§ **ASSIGNMENT**: This exercise calls for every record to be returned exactly, with pictures removed.

*** DATA SUPPLIED ***

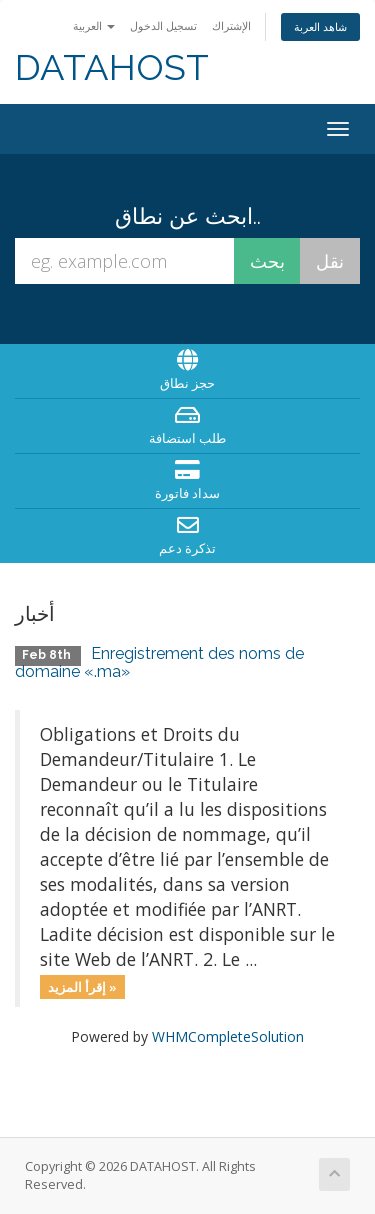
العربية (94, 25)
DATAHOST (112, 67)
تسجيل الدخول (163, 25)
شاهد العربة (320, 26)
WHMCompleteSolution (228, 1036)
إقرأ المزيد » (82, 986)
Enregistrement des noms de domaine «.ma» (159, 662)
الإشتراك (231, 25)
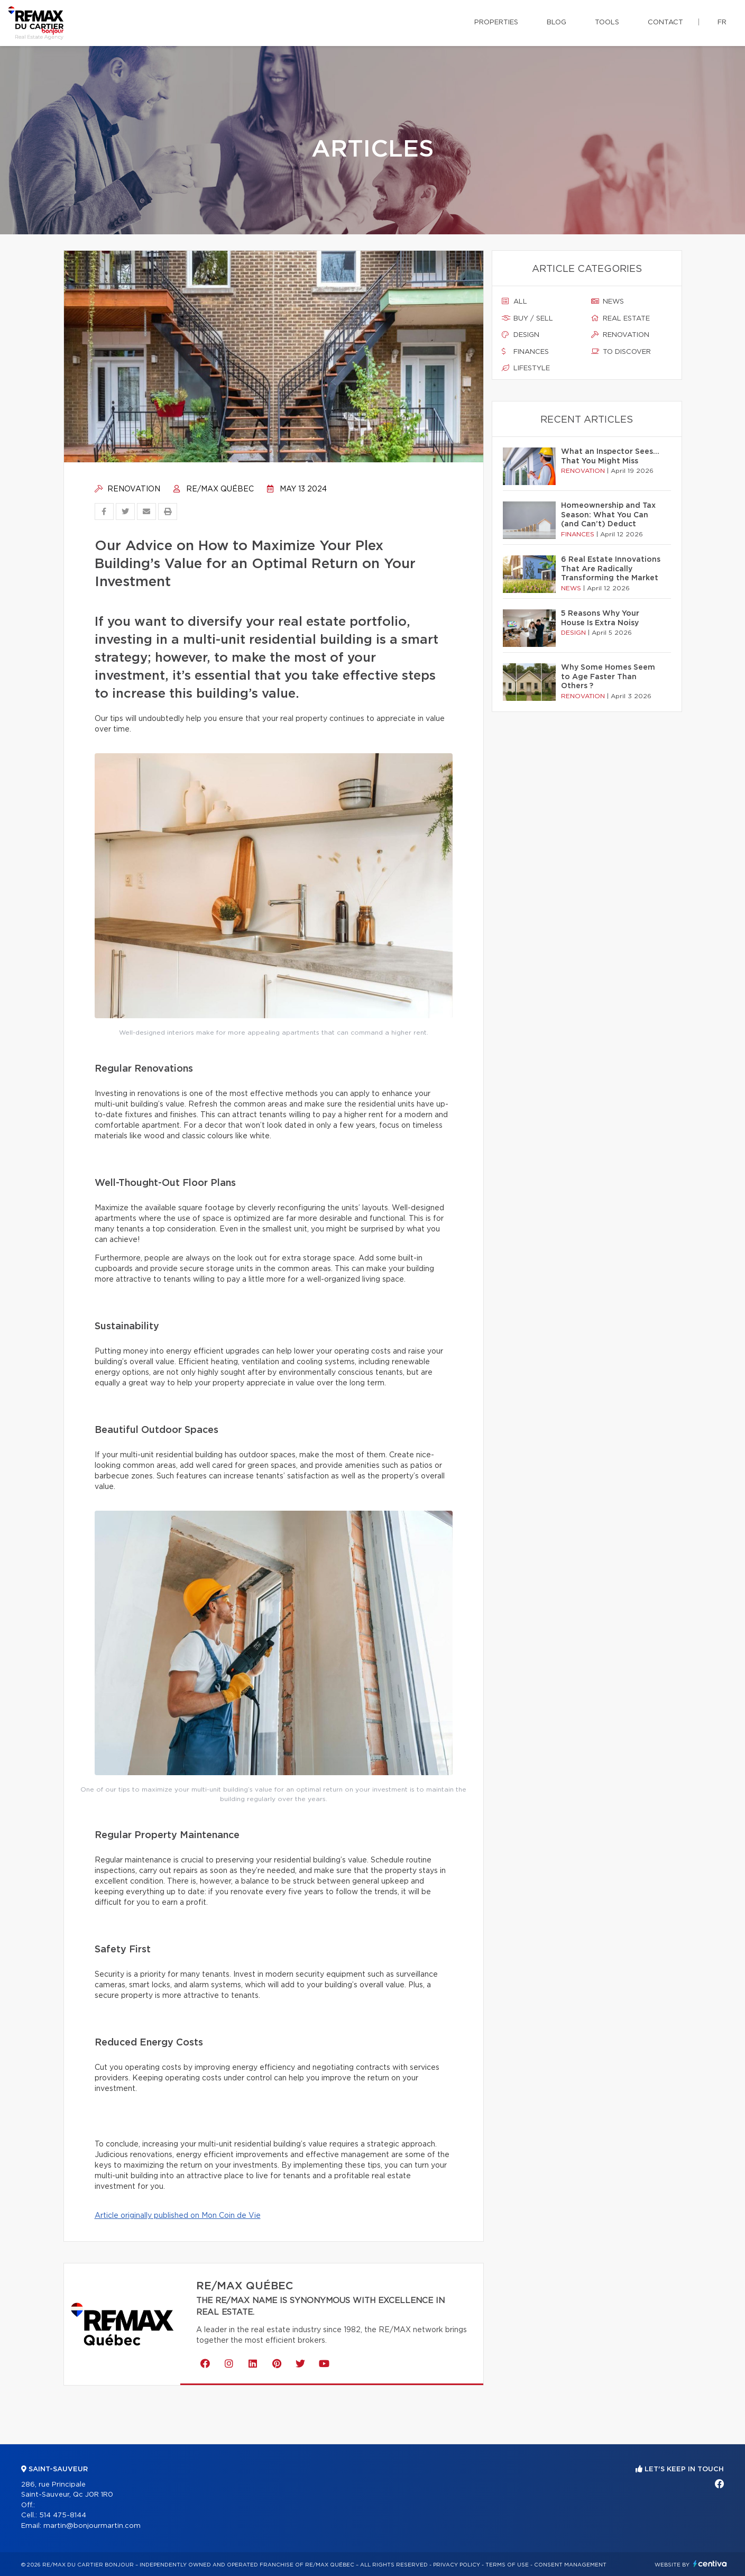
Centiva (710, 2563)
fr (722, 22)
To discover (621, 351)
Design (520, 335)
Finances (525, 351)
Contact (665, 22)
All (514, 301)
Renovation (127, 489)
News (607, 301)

***

§ **SOLUTION FOR THIS EXERCISE**:
العربية (94, 25)
DATAHOST (112, 67)
تسجيل الدخول (163, 25)
شاهد العربة (320, 26)
WHMCompleteSolution (228, 1036)
إقرأ المزيد » (82, 986)
Enregistrement des noms de domaine «.ma» (159, 662)
الإشتراك (231, 25)
Centiva (710, 2563)
fr (722, 22)
To discover (621, 351)
Design (520, 335)
Finances (525, 351)
Contact (665, 22)
All (514, 301)
Renovation (127, 489)
News (607, 301)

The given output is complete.